Privatisation de la terre. La mesure la plus redoutable est tombée le 11 juillet dernier. M. Temer a sanctionné un texte de loi connu sous le nom de MP 759[1]. L’objectif premier de la MP 759 est de régulariser l’appropriation illégale de terres publiques en Amazonie, comme le dénonce l’antenne brésilienne du WWF. Mais ce n’est pas tout. En invidualisant les titres de propriété des terrains attribués à des fins de réforme agraire, la loi permettra leur revente à de grands propriétaires ou aux entreprises de l’agrobusiness.

Le quotidien conservateur O estado de São Paulo ne s’y est pas trompé: la MP 759 a aussi pour but de « vider de sa substance l’action du MST » [2]. En déléguant la sélection des bénéficaires des programmes de réforme agraire aux exécutifs municipaux, la mesure vise à mettre le hola aux occupations de latifundia improductifs organisées par le Mouvement des sans-terre.

« Le lobby de l’agrobusiness a été fortement renforcé depuis l’accession de Michel Temer à la présidence. Les quelques limites qui existaient face à la mainmise du capital sur l’agriculture sont en train d’être levées » résume Débora Nunes, membre de la direction nationale du MST. Alors que 120 000 familles vivent dans des occupations précaires en attendant un lopin de terre, le gouvernement a mis en marche un processus visant à désarmer les mouvements paysans et à renforcer la concentration des terres, déjà extrême au Brésil – moins de 1% de grands propriétaires y contrôlent plus de 45% des terrains agricoles.

Concentration et corruption. Les mouvements paysans, indigènes et quilombolas ne renoncent pourtant pas à leur lutte. Le 25 juillet dernier, des centaines de sans-terre ont occupé plusieurs propriétés appartenant à des politiciens et hommes d’affaires impliqués dans des affaires de corruption. Parmi leurs cibles: Ricardo Teixeira, l’ex-patron de la Confédération brésilienne de football; le médiatique entrepreneur Eika Batista; le géant agro-industriel Amaggi, contrôlé par le ministre de l’agriculture Blairo Maggi; et même une propriété appartenant à un ami et prête-nom de Michel Temer, João Baptista Lima. « L’objectif de l’opération est de montrer à la population le lien entre le coup d’Etat, la corruption et les latifundistes » explique Kelli Maffort, dirigeante du MST.

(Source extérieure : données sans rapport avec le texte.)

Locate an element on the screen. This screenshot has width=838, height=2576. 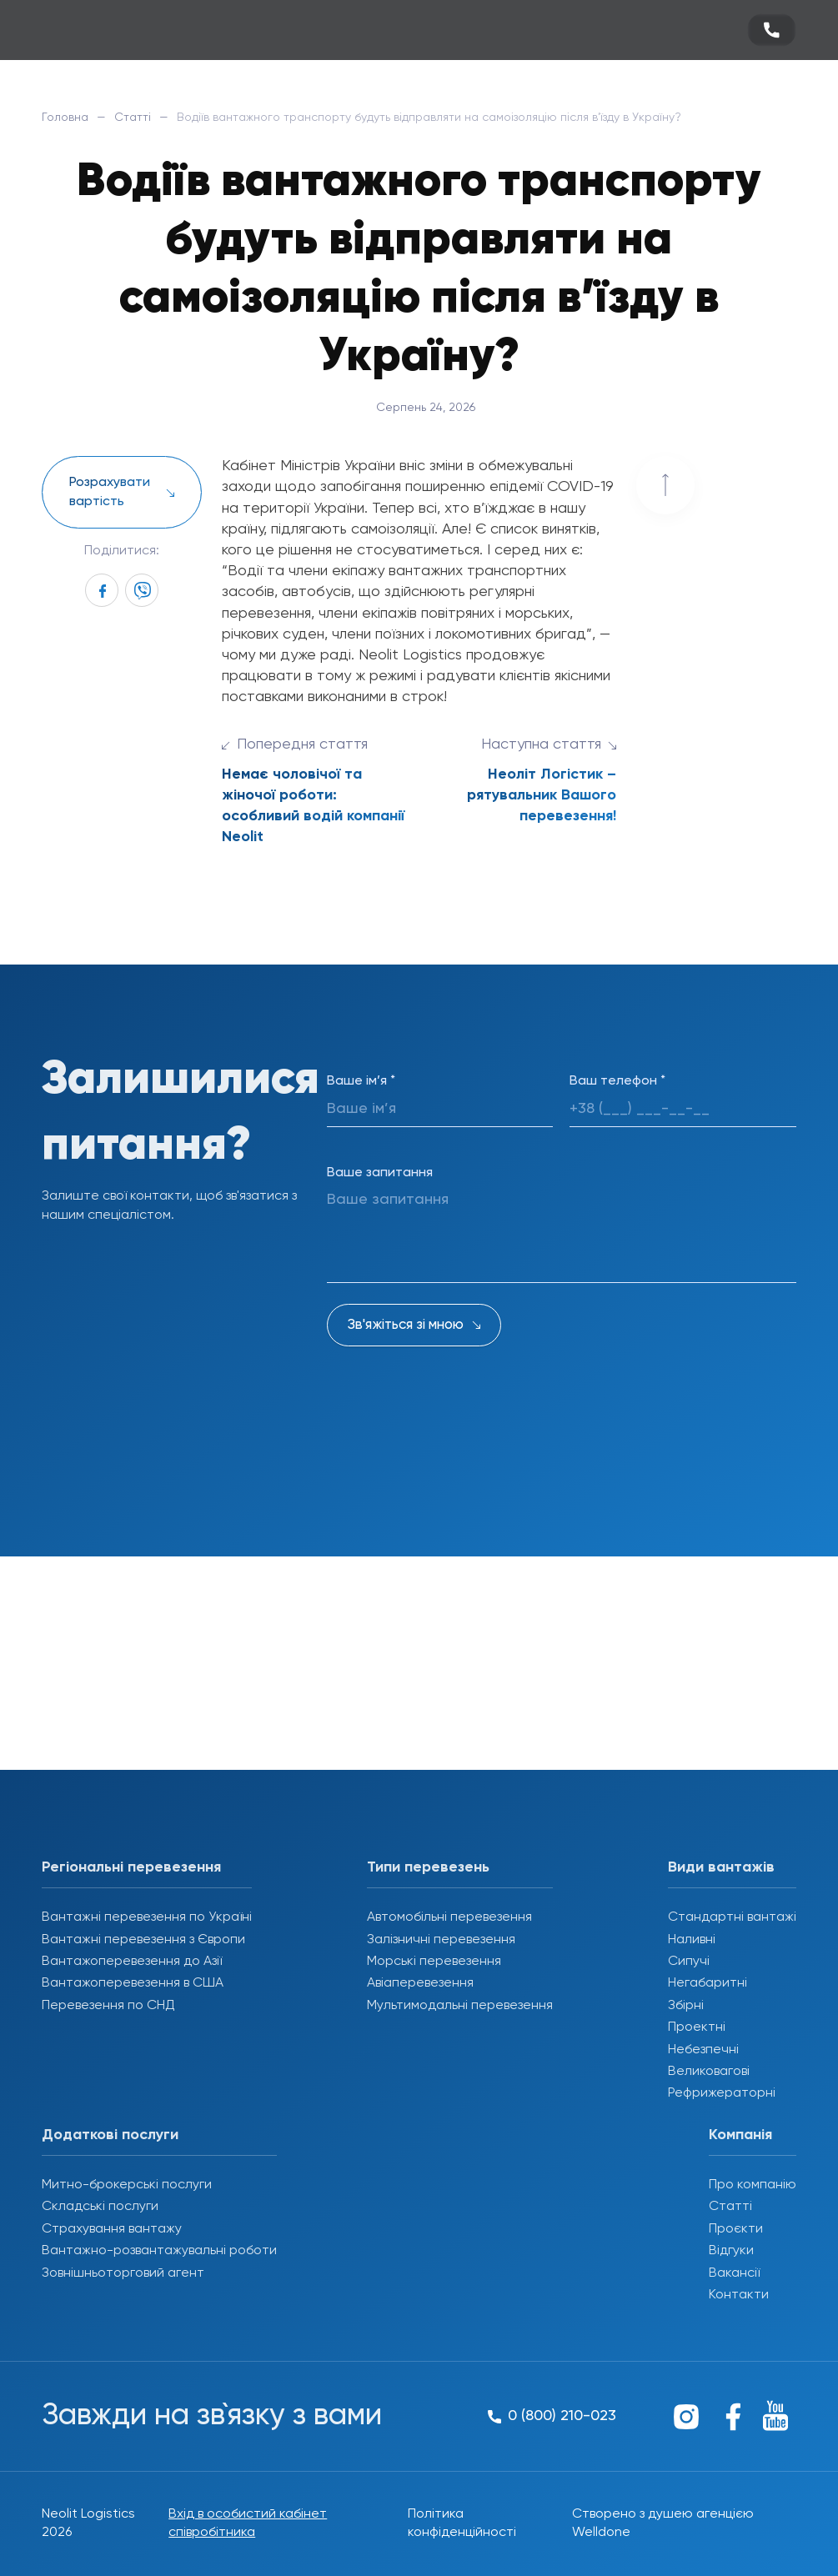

Malgré une conjoncture extrêmement difficile, le nombre de personnes rejoignant les campements de fortune organisés par le MST est en augmentation – le fruit d’une situation économique dégradée et de l’explosion du chômage.

Leur lutte affronte une répression en hausse : selon la Commission pastorale de la terre, 61 personnes ont été assassinées en 2016 dans les campagnes brésiliennes dans le cadre de conflits pour la terre. Il s’agit du nombre le plus élevé de ces treize dernières années.

Guy Zurkinden, journaliste, ex- coopér-acteur d’E-CHANGER au Brésil

[1] MP pour Medida provisória (« Mesure provisoire »). Ce terme désigne un texte promulgué par le président, qui a valeur de loi et peut entrer en vigueur avant d’être adopté par le Parlement.

[2] O Estado de São Paulo, 8 octobre 2016.